Back in 1962 this professor of mathematics and statistics at the University of Southern California, Edward O.
Thorp, published a book called
Beat the Dealer
. Thorp showed that anyone smart
enough to keep track of all the cards at a blackjack table, and who always made the choice with the greatest probability of winning,
would walk away a winner. The gains were slim, though. A card counter could take the house for as much as a nickel for each
dollar bet, but more likely it would be less, as little as a fraction of a penny.

The Vegas casinos
quickly caught on to this strategy. They persuaded the Nevada regulators to let them toss out anyone suspected of counting
cards, a rule in force everywhere there are casinos in America. At Binion's, a downtown gambling house started by a man who was
convicted of one murder, charged with two, and suspected of blowing up an FBI agent, some card counters were beaten within an
inch of their lives. At least once the punches extended an inch too far.

Professor Thorp was
smart enough to know there were other ways to apply his statistical knowledge and eliminate the risk of violent reprisal. Seven
years after publishing
Beat the Dealer
, Thorp started an investment firm called
Convertible Hedge Associates, later renamed Princeton-Newport Partners. Thorp and a half dozen or so associates used early
computers to look for differences in the price of stocks, buying low on one exchange and selling high on another.

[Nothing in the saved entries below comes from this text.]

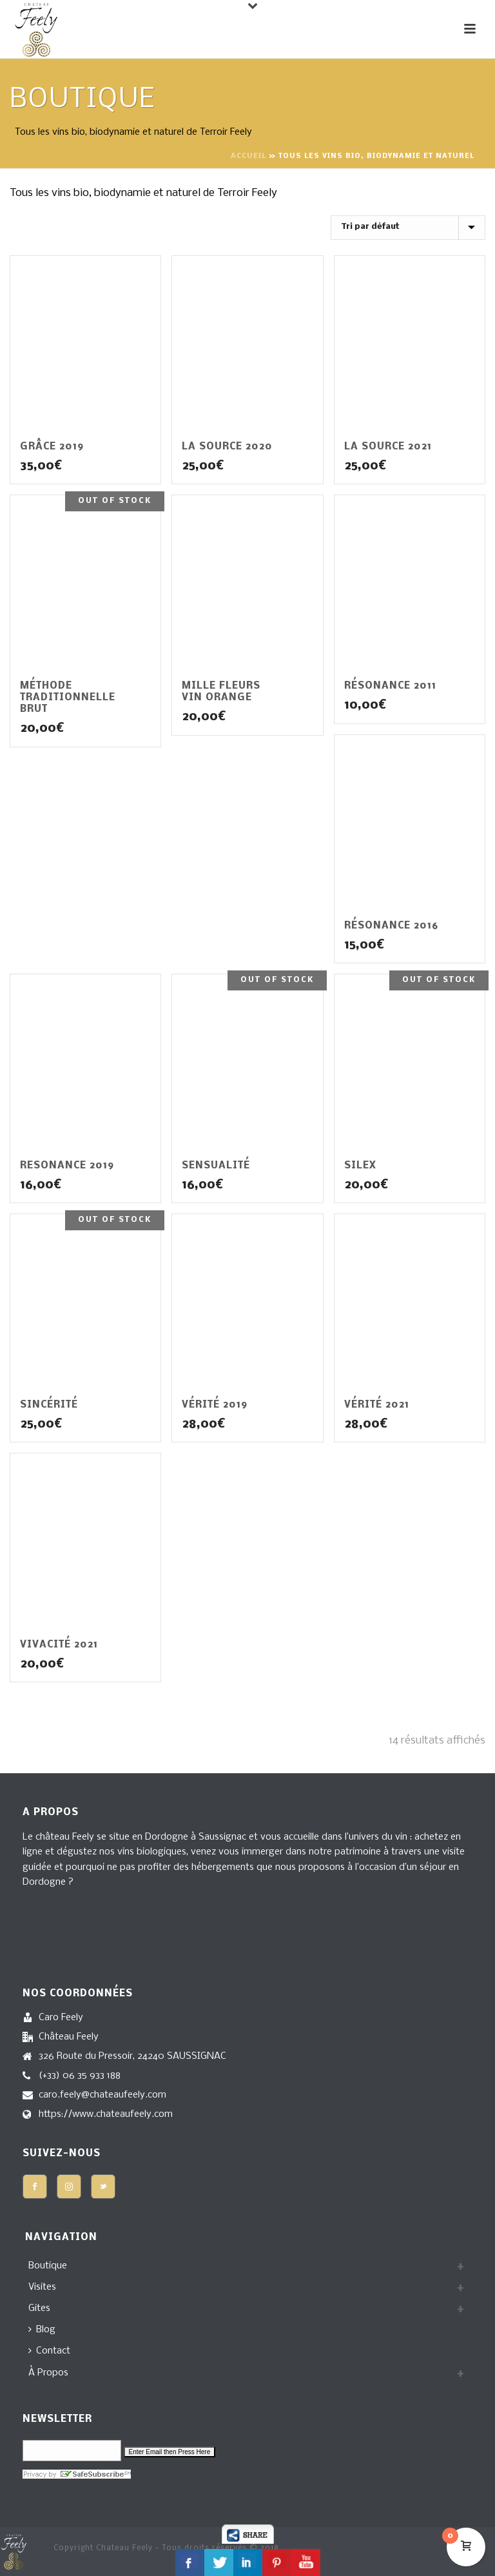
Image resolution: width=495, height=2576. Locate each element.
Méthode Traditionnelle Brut (67, 697)
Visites (42, 2287)
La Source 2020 (227, 447)
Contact (49, 2351)
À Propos (48, 2373)
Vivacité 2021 (59, 1645)
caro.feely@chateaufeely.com (102, 2095)
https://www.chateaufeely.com (106, 2114)
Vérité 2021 (376, 1405)
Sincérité (49, 1405)
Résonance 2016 (391, 926)
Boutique (47, 2266)
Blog (41, 2330)
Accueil (248, 156)
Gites (39, 2308)
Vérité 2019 (215, 1405)
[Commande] (408, 227)
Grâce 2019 (52, 447)
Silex (360, 1166)
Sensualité (216, 1166)
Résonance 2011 (390, 686)
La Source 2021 (388, 447)
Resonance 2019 (67, 1166)
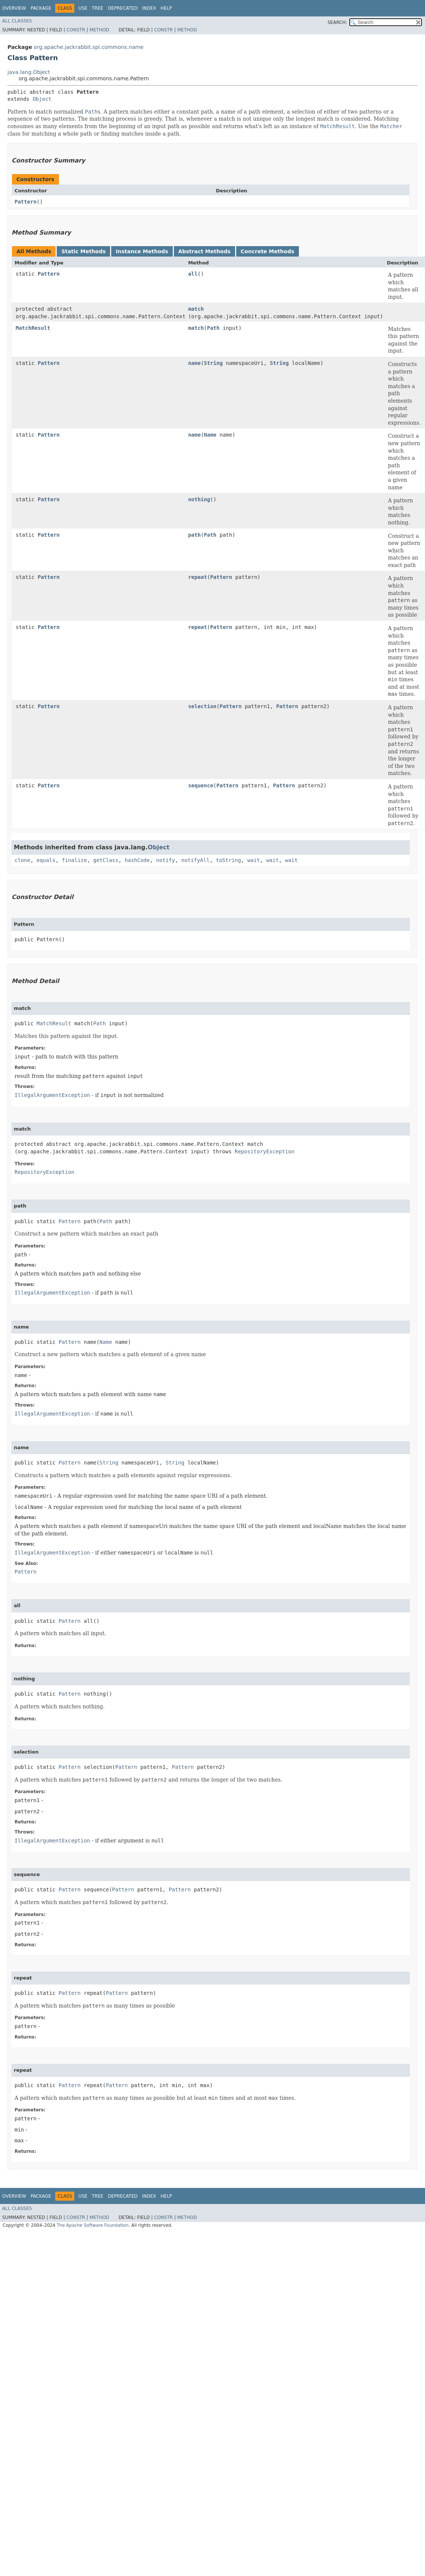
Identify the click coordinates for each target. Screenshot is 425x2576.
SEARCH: (337, 22)
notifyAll (195, 860)
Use (82, 8)
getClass (105, 860)
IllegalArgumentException (52, 1095)
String (213, 363)
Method (99, 29)
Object (41, 99)
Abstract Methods (204, 251)
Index (149, 8)
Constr (75, 29)
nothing (199, 499)
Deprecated (123, 8)
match (196, 309)
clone (22, 860)
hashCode (137, 860)
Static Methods (83, 251)
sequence (200, 785)
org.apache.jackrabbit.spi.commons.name (88, 47)
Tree (97, 8)
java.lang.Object (28, 72)
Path (213, 328)
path (194, 535)
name (194, 363)
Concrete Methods (267, 251)
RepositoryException (264, 1151)
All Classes (17, 21)
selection (202, 706)
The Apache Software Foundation (93, 2225)
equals (46, 860)
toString (228, 860)
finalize (74, 860)
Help (166, 8)
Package (41, 8)
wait (253, 860)
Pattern (26, 202)
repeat (197, 577)
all (192, 274)
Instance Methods (142, 251)
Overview (14, 8)
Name (210, 435)
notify (165, 860)
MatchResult (33, 328)
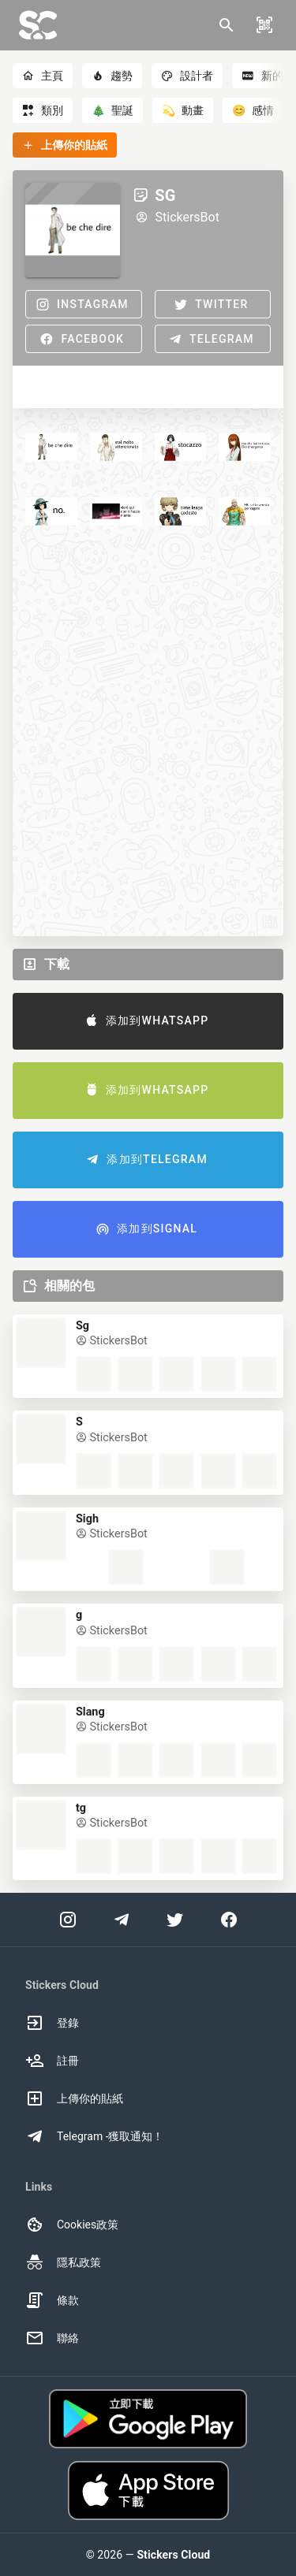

It was classic arbitrage with a high tech boost. The professor quickly proved that he could beat the stock
market, too. Some years his investors reported gains of nearly 50 percent while the market moved in single digits. It was also easy
pickings. Back in those days, most stocks were owned by individual investors, the opposite of today when mutual funds, pension
plans, charitable endowments and, more recently, hedge funds hold most of the shares. Professionals are much more efficient
traders than amateur investors. Back then most shares were traded through face-to-face negotiation on stock exchange trading
floors. Gaps in prices were the norm.

Increasingly, trades are automated, software programs
deciding when to buy and when to sell. And price gaps are measured not in the blink of an eye, but at the speed of light. That was
what prompted Dave Cummings to move his TradeBot Systems from Kansas City to New York, as discussed in an earlier chapter.
He improved profits by shaving 19/1,000 of a second off the time it takes a sell or buy signal from one of his company's computers
to reach the automated trading market.